**Exercise goal:** Once you have located the line containing "ständig und passen unsere Maßnahmen" in the material below, return it exactly along with each line after it through the line containing "Produtos que você vai gostar".

**Information shown:**

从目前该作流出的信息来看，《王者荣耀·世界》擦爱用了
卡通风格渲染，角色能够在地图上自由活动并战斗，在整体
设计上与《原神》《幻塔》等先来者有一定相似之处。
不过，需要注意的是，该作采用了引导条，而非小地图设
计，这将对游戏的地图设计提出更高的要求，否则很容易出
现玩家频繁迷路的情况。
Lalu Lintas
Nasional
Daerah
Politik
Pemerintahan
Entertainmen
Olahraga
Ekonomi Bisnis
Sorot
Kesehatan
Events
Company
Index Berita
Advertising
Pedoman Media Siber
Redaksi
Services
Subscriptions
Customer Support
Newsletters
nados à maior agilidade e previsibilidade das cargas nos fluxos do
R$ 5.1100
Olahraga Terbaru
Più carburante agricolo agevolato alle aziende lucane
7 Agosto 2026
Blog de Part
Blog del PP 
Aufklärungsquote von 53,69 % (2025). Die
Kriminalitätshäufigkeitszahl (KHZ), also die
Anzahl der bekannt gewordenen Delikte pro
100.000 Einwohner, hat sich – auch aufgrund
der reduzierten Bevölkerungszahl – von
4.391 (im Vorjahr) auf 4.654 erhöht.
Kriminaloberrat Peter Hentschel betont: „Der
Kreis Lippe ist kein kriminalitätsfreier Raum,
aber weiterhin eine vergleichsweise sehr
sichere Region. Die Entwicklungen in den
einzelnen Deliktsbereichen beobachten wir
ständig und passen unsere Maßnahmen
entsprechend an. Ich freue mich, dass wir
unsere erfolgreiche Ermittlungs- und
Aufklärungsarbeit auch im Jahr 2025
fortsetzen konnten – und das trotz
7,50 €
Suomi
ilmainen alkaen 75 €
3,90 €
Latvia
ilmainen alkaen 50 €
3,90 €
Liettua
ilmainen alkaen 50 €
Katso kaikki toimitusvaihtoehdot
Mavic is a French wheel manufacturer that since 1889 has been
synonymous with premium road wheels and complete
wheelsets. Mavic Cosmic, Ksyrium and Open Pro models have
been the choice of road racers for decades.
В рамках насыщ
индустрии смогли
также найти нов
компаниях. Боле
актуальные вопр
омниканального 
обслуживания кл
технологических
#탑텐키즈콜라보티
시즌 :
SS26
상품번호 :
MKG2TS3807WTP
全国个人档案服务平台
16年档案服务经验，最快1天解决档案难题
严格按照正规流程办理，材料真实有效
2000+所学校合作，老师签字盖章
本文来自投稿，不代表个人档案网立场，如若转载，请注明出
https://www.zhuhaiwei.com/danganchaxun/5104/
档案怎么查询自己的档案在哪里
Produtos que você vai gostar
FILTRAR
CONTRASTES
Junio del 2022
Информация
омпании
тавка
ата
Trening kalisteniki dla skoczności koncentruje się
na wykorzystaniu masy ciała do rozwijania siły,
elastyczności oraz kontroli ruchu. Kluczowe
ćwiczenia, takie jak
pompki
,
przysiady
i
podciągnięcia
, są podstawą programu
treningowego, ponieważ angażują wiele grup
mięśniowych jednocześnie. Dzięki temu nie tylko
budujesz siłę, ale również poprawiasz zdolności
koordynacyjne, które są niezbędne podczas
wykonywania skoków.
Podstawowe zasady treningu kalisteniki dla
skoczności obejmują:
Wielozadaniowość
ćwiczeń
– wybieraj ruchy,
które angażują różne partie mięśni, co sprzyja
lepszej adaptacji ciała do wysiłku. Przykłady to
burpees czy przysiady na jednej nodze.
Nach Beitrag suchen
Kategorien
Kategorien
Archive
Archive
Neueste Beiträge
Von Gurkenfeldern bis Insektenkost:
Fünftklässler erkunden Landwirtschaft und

**Response box:**
ständig und passen unsere Maßnahmen
entsprechend an. Ich freue mich, dass wir
unsere erfolgreiche Ermittlungs- und
Aufklärungsarbeit auch im Jahr 2025
fortsetzen konnten – und das trotz
7,50 €
Suomi
ilmainen alkaen 75 €
3,90 €
Latvia
ilmainen alkaen 50 €
3,90 €
Liettua
ilmainen alkaen 50 €
Katso kaikki toimitusvaihtoehdot
Mavic is a French wheel manufacturer that since 1889 has been
synonymous with premium road wheels and complete
wheelsets. Mavic Cosmic, Ksyrium and Open Pro models have
been the choice of road racers for decades.
В рамках насыщ
индустрии смогли
также найти нов
компаниях. Боле
актуальные вопр
омниканального 
обслуживания кл
технологических
#탑텐키즈콜라보티
시즌 :
SS26
상품번호 :
MKG2TS3807WTP
全国个人档案服务平台
16年档案服务经验，最快1天解决档案难题
严格按照正规流程办理，材料真实有效
2000+所学校合作，老师签字盖章
本文来自投稿，不代表个人档案网立场，如若转载，请注明出
https://www.zhuhaiwei.com/danganchaxun/5104/
档案怎么查询自己的档案在哪里
Produtos que você vai gostar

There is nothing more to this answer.